Rachel Healy discusses Newman’s Razor, one of the thirty-five sculptures on the UCD Sculpture Trail
Newman’s Razor by Brian O’Doherty (Patrick Ireland) was created in 1972 and is displayed at Belfield House Courtyard. The sculpture is one of thirty-five monuments included in the UCD Sculpture Trail, which was curated in 2008.
The title, Newman’s Razor, is reminiscent of the fourteenth-century theory of Occam’s Razor, whereby the simplest explanation is usually the best one, which correlates to the minimalist artwork. The sculpture is a horizontal free-standing column made from highly polished steel, which could easily pass as another one of the lighting poles in the vicinity. The artist’s intention was to create a mirrored surface which would reflect the environment and the viewer, thereby including them in the monument.
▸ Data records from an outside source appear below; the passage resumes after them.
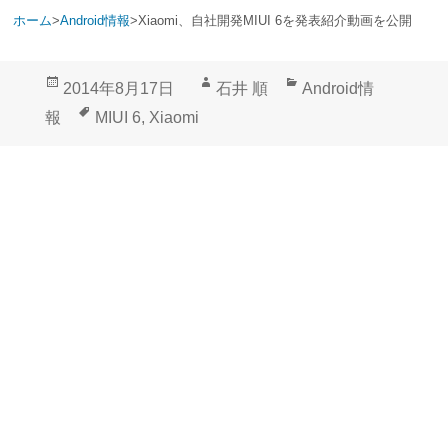
ホーム
>
Android情報
>
Xiaomi、自社開発MIUI 6を発表紹介動画を公開
投
作
カ
2014年8月17日
石井 順
Android情
稿
成
テ
タ
報
MIUI 6
,
Xiaomi
日:
者
ゴ
グ
リ
ー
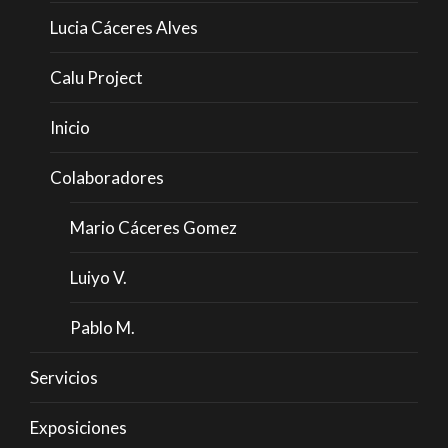
Lucia Cáceres Alves
Calu Project
Inicio
Colaboradores
Mario Cáceres Gomez
Luiyo V.
Pablo M.
Servicios
Exposiciones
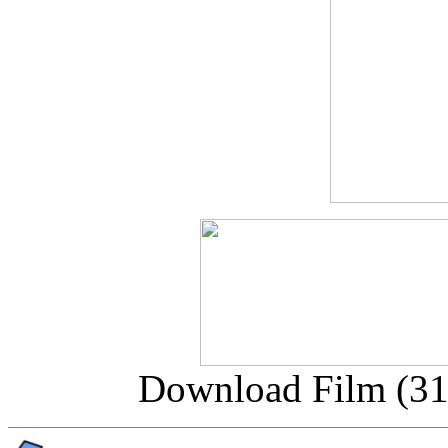
Download Film (3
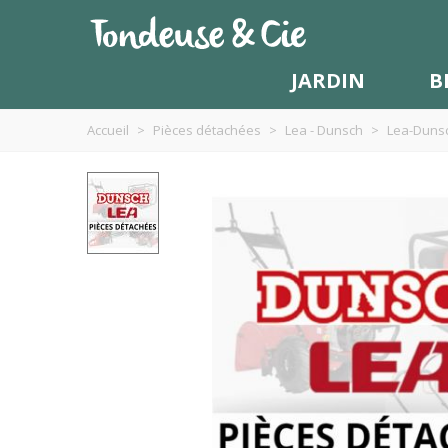
JARDIN
B
Accueil
>
Pièces détachées
>
Lea - Dunsch
>
Lea-Dunsc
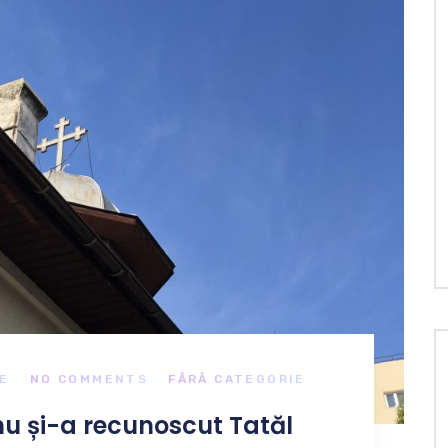
E
NO COMMENTS
FĂRĂ CATEGORIE
nu și-a recunoscut Tatăl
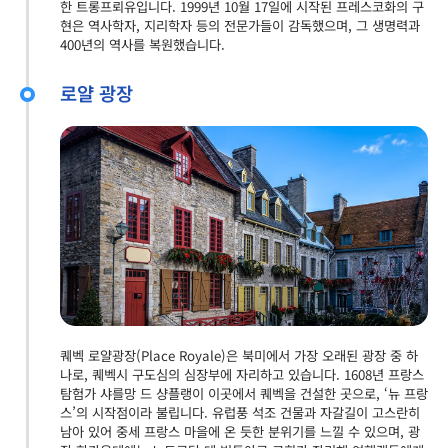
한 트롱프뢰유입니다. 1999년 10월 17일에 시작된 프레스코화의 구
현은 역사학자, 지리학자 등의 전문가들이 감독했으며, 그 생명력과
400년의 역사를 복원했습니다.
로얄 광장
퀘벡 로얄광장(Place Royale)은 북미에서 가장 오래된 광장 중 하
나로, 퀘벡시 구도심의 심장부에 자리하고 있습니다. 1608년 프랑스
탐험가 샤를망 드 샹플랭이 이곳에서 퀘벡을 건설한 곳으로, ‘뉴 프랑
스’의 시작점이라 불립니다. 유럽풍 석조 건물과 자갈길이 고스란히
남아 있어 중세 프랑스 마을에 온 듯한 분위기를 느낄 수 있으며, 광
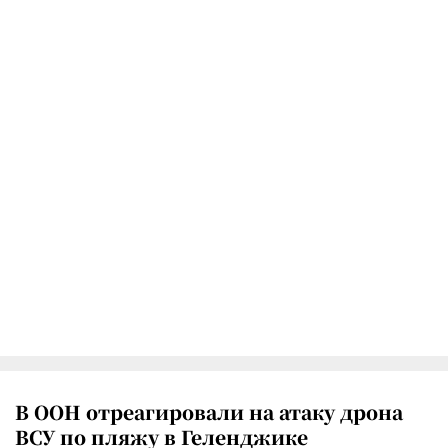
В ООН отреагировали на атаку дрона
ВСУ по пляжу в Геленджике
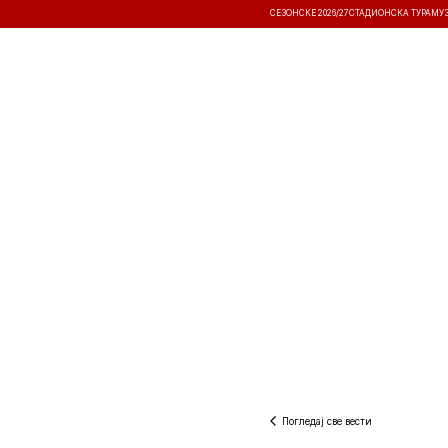
СЕЗОНСКЕ 2026/27
СТАДИОНСКА ТУРА
МУ
ВЕСТИ
ТАКМИЧЕЊА
РЕЗУЛТА
Погледај све вести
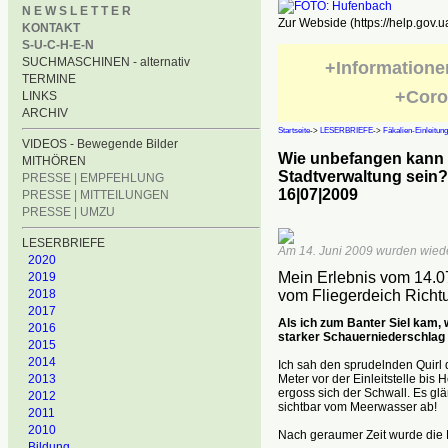
N E W S L E T T E R
Zur Webside (https://help.gov.u
KONTAKT
S-U-C-H-E-N
SUCHMASCHINEN - alternativ
+Informatione
TERMINE
+Coro
LINKS
ARCHIV
Startseite
->
LESERBRIEFE
->
Fäkalien-Einleitung
VIDEOS - Bewegende Bilder
Wie unbefangen kann 
MITHÖREN
Stadtverwaltung sein?
PRESSE | EMPFEHLUNG
16|07|2009
PRESSE | MITTEILUNGEN
PRESSE | UMZU
LESERBRIEFE
Am 14. Juni 2009 wurden wieder
2020
Mein Erlebnis vom 14.
2019
2018
vom Fliegerdeich Richtu
2017
Als ich zum Banter Siel kam, 
2016
starker Schauerniederschlag
2015
2014
Ich sah den sprudelnden Quirl
Meter vor der Einleitstelle bis
2013
ergoss sich der Schwall. Es gl
2012
sichtbar vom Meerwasser ab!
2011
2010
Nach geraumer Zeit wurde die
Bildung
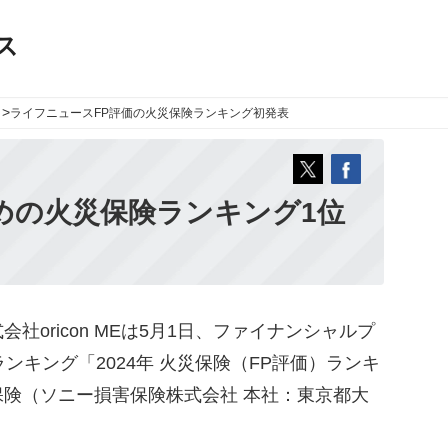
ス
>
ライフニュース
FP評価の火災保険ランキング初発表
めの火災保険ランキング1位
oricon MEは5月1日、ファイナンシャルプ
ンキング「2024年 火災保険（FP評価）ランキ
険（ソニー損害保険株式会社 本社：東京都大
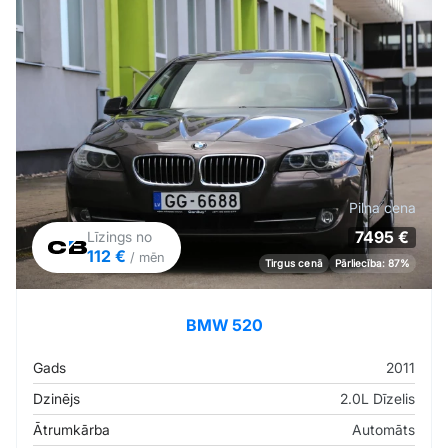
Pilna cena
7495 €
Līzings no
112 €
/ mēn
Tirgus cenā
Pārliecība: 87%
BMW 520
Gads
2011
Dzinējs
2.0L Dīzelis
Ātrumkārba
Automāts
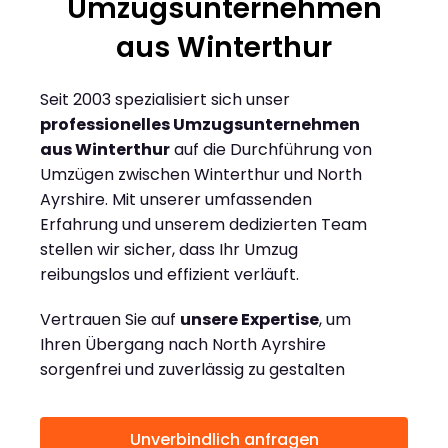
Umzugsunternehmen
aus Winterthur
Seit 2003 spezialisiert sich unser
professionelles Umzugsunternehmen
aus Winterthur
auf die Durchführung von
Umzügen zwischen Winterthur und North
Ayrshire. Mit unserer umfassenden
Erfahrung und unserem dedizierten Team
stellen wir sicher, dass Ihr Umzug
reibungslos und effizient verläuft.
Vertrauen Sie auf
unsere Expertise
, um
Ihren Übergang nach North Ayrshire
sorgenfrei und zuverlässig zu gestalten
Unverbindlich anfragen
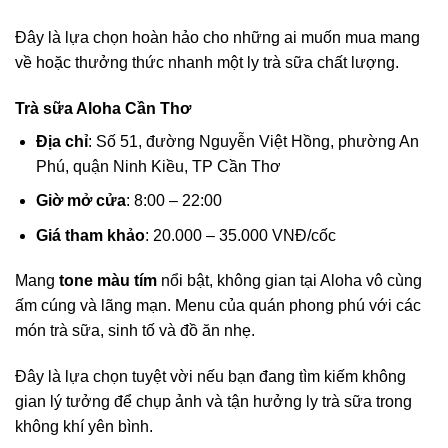
Đây là lựa chọn hoàn hảo cho những ai muốn mua mang
về hoặc thưởng thức nhanh một ly trà sữa chất lượng.
Trà sữa Aloha Cần Thơ
Địa chỉ
: Số 51, đường Nguyễn Việt Hồng, phường An
Phú, quận Ninh Kiều, TP Cần Thơ
Giờ mở cửa
: 8:00 – 22:00
Giá tham khảo
: 20.000 – 35.000 VNĐ/cốc
Mang
tone màu tím
nổi bật, không gian tại Aloha vô cùng
ấm cúng và lãng mạn. Menu của quán phong phú với các
món trà sữa, sinh tố và đồ ăn nhẹ.
Đây là lựa chọn tuyệt vời nếu bạn đang tìm kiếm không
gian lý tưởng để chụp ảnh và tận hưởng ly trà sữa trong
không khí yên bình.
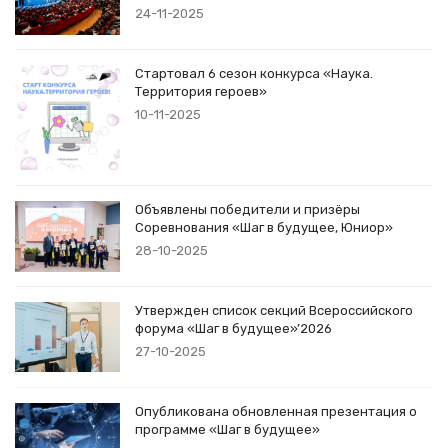
24-11-2025
Стартовал 6 сезон конкурса «Наука.
Территория героев»
10-11-2025
Объявлены победители и призёры
Соревнования «Шаг в будущее, Юниор»
28-10-2025
Утвержден список секций Всероссийского
форума «Шаг в будущее»’2026
27-10-2025
Опубликована обновленная презентация о
программе «Шаг в будущее»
The artwork is inscribed with letters from the ancient Irish Ogham alphabet. The alphabet of this linear writing style, which was used between the fourth and tenth century, is made up of horizontal and vertical lines which intersect. Ogham is read from bottom to top, from left to right. The inscription, which is incised into the monument, translates as, ‘One’, ‘Here’ and ‘Now’. ‘One’ represents unity; ‘Here’ reflects position; and ‘Now’ dismantles the past and future.
“The artist’s intention was to create a mirrored surface which would reflect the environment and the viewer, thereby including them in the monument.”
Newman’s Razor was originally positioned in the centre of the courtyard, overlooked by the private dining room of the campus’ Restaurant building, before it was relocated to its current position. “I would have preferred it had remained in the position for which it was intended… a beautifully tranquil setting,” admits Curator of UCD’s Sculpture Trail, Professor Emerita Paula Murphy of the School of Art History and Cultural Policy. “In its new location it is only seen by the people who work in the area!”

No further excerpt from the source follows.